WARM UP BY 2018-09-09 00:28


Anyone who has been through our warm-up knows that it feels like a workout at first! We practice basic body weight movements, do some light dynamic and static stretching, and work on core skills. If you are not adequately warmed up for your workout, you not only sacrifice performance, but put yourself at risk for injury. What constitutes a good warm-up? A good warm-up will:

  • Increase body temperature and heart rate
  • Put muscles through their entire range of motion
  • Stimulate the entire body and major bio mechanical functions
  • Help you practice and perfect basic movements
  • Prepare you (and your nervous system) for intense exercise

Our warm-up does all of that...and more! The foundation of our warm-up consists of exercises which serve as building blocks for more complex movements. Improve at the exercises in the warm-up, and you will improve at everything else! We begin with either a 400m Run, 500m Row, or 2 minutes of jump rope. This will elevate your core body temperature and start getting your muscles ready to move! Next, we move to some hip mobility from K-Star. And then complete a series of movements to work on skill and technique:

Good Morning
Wall Squat
Kipping Swing
Ring Dip

We go through each of the above exercises, performing 10 perfect reps of each. The warm-up is the time to focus on absolutely perfect technique. It is also the time to focus on increasing your capacity at each movement. The warm-up is your opportunity to learn the kipping pull-up, get off the bands, gain stability on the rings, and try full push-ups versus modified ones.
After going through the core exercises, we use the remaining time to work on skills or mobility for each individual. This may mean working on shoulder flexibility, or doing a gymnastics movement like muscle-up progressions or handstands. Work towards one of your goals, or just have fun with it!

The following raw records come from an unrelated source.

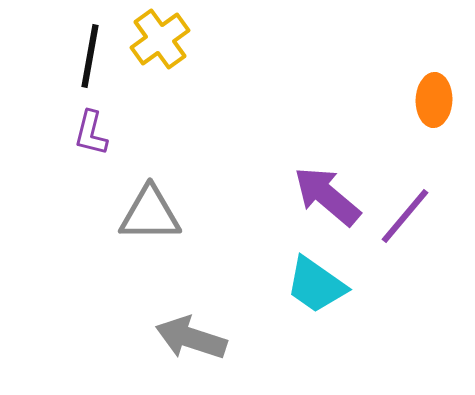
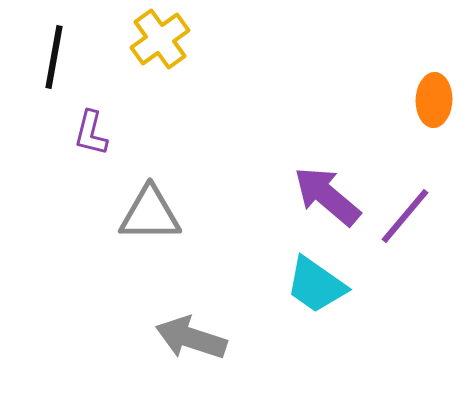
black line: moved 36 px left, 1 px down
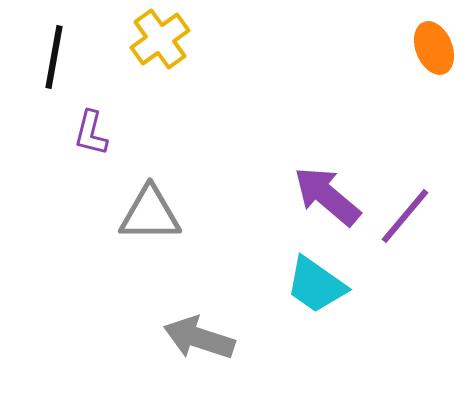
orange ellipse: moved 52 px up; rotated 24 degrees counterclockwise
gray arrow: moved 8 px right
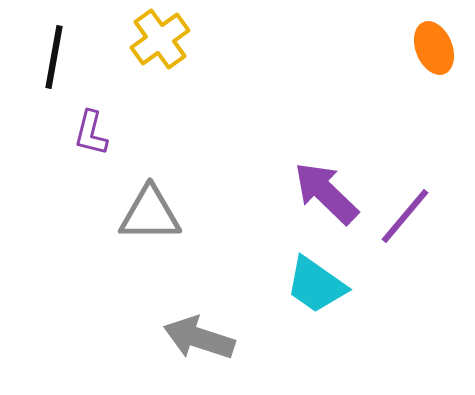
purple arrow: moved 1 px left, 3 px up; rotated 4 degrees clockwise
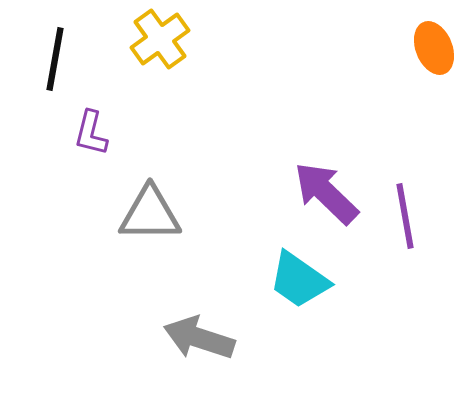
black line: moved 1 px right, 2 px down
purple line: rotated 50 degrees counterclockwise
cyan trapezoid: moved 17 px left, 5 px up
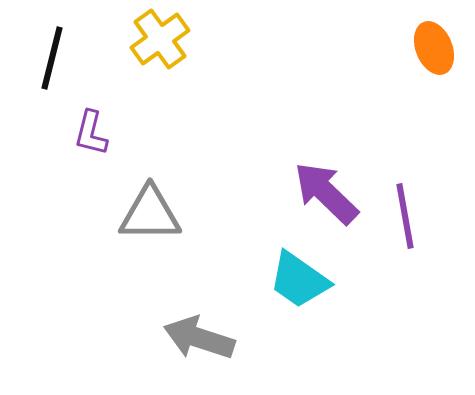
black line: moved 3 px left, 1 px up; rotated 4 degrees clockwise
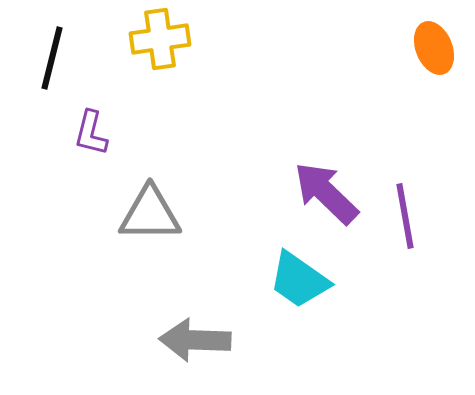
yellow cross: rotated 28 degrees clockwise
gray arrow: moved 4 px left, 2 px down; rotated 16 degrees counterclockwise
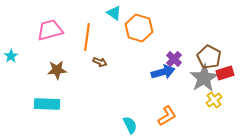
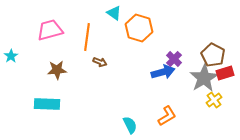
brown pentagon: moved 4 px right, 2 px up
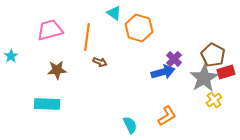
red rectangle: moved 1 px right, 1 px up
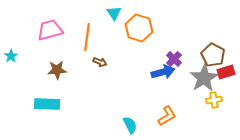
cyan triangle: rotated 21 degrees clockwise
yellow cross: rotated 28 degrees clockwise
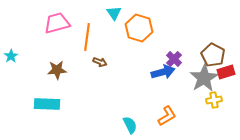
pink trapezoid: moved 7 px right, 7 px up
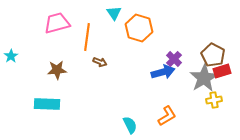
red rectangle: moved 4 px left, 1 px up
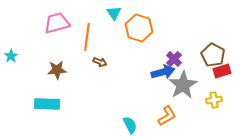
gray star: moved 21 px left, 7 px down
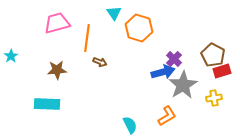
orange line: moved 1 px down
yellow cross: moved 2 px up
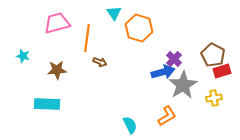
cyan star: moved 12 px right; rotated 24 degrees counterclockwise
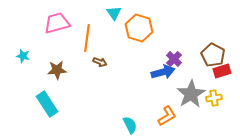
gray star: moved 8 px right, 9 px down
cyan rectangle: rotated 55 degrees clockwise
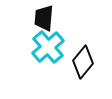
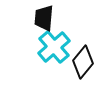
cyan cross: moved 6 px right
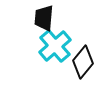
cyan cross: moved 1 px right, 1 px up
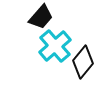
black trapezoid: moved 3 px left, 1 px up; rotated 144 degrees counterclockwise
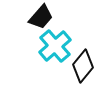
black diamond: moved 4 px down
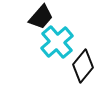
cyan cross: moved 2 px right, 4 px up
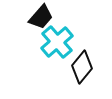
black diamond: moved 1 px left, 1 px down
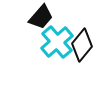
black diamond: moved 22 px up
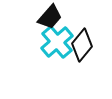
black trapezoid: moved 9 px right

The last part of our warm-up is to prepare you for the specific demands of the Workout of the Day. The coach will lead you through a mobility drill specific to the workout of the day. The coach will also review all of the movements that you'll be doing that day. If there are barbell movements in the WOD, we'll grab a PVC pipe or light barbell for review. If there are other complex movements, we'll go over the details of technique. We use this time to make sure the workout is scaled properly for each individual and that everyone is familiar with the movement patterns and requirements of each exercise.

A proper warm-up is essential to feel great and stay safe in the workouts. Take advantage of the time spent warming up. Instead of just going through the motions, really focus on improving technique. You can tell how quickly someone is going to get their first pull-up, or ring dip, or improve their Fran time, just by watching the amount of effort and focus they put in their warm-up.